Shedding Old Beliefs – Not Risks
The GDR is an informational document, while the GBR is a risk defining document. The first has been the mainstay of the industry for nearly a century, while the second has evolved into practice in the past two decades. The GDR presents few issues for owners, while the GBR has much more subtle meaning and implications. It is this subtly that initially caused many owners to view the GBR with suspicion and has led to its frequent use as a vehicle for risk reduction. Owners must temper their risk aversion instincts and weigh the benefits of prudently selecting baseline data
Owners should recognize some basic facts inherent with construction involving geotechnical conditions. These are:
- The contractor has not chosen the project site, it is owner’s choice. Thus, the owner owns the site’s uncertainties.
- Risk allocation is not free. Excessive risk allocation involves considerable cost, more often than not, the public or rate payers are footing the bill.
In the simplest terms, a Geotechnical Baseline Report is the owner’s attempt at providing limitations as to what will constitute changed conditions. In most instances, there is no practical way to perform a thorough enough investigation to preclude the possibility of unknowns. The best one can achieve is a general understanding of the subsurface stratigraphy and the general bounds of the material properties.
Ideally, one would like to select baseline values that balance the level of uncertainty, or variance, in the data with the corresponding cost implications for the construction. However, this is not a trivial task for an owner or an engineer, and a soul-searching exercise for a contractor. This exercise becomes much more difficult and considerably more expensive if the owner provides overly conservative baseline values. If the contractor reads into the GBR that he is taking all the risk, then it will be in his bid whether these risks are materialized or not. If one looks at this situation on a national level, mega-dollars are involved and the public deserves better.

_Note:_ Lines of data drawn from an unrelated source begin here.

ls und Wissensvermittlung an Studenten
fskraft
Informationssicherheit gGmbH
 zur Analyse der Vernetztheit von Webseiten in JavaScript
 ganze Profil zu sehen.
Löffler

Taking a More Informed Approach
How should owners approach the presentation of the baseline values? They should recognize that they probably do not have the expertise to make this selection. If an overzealous risk manager is leading the effort, odds are the selection process will be unreasonably skewed. Owners should strive to leverage the knowledge of the tunneling industry with a prudent risk sharing strategy.

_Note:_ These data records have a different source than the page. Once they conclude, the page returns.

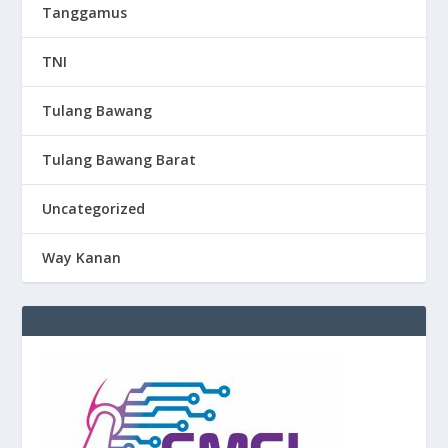
Tanggamus
TNI
Tulang Bawang
Tulang Bawang Barat
Uncategorized
Way Kanan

This process starts in the project planning. The site investigation should be budgeted to provide sufficient funds for a thorough subsurface investigation and a comprehensive material testing program that will provide sufficient data to ascertain reliable statistical variances for each of the geotechnical materials to be encountered. Without sufficient large data sets, the selection of baseline values is a precarious exercise. Also, limited data sets are unduly biased by statistical outliers.
One of the more common pitfalls of over conservatism relates to rock strength. If one overstates both the compressive (UCS) and the tensile (BTS) strength, this leads to a completely erroneous representation of rock brittleness. The rock brittleness is a parameter just as important to the TBM designer as the compressive or tensile strengths. This is only one example of many where over conservatism leads to misrepresentation of the site conditions.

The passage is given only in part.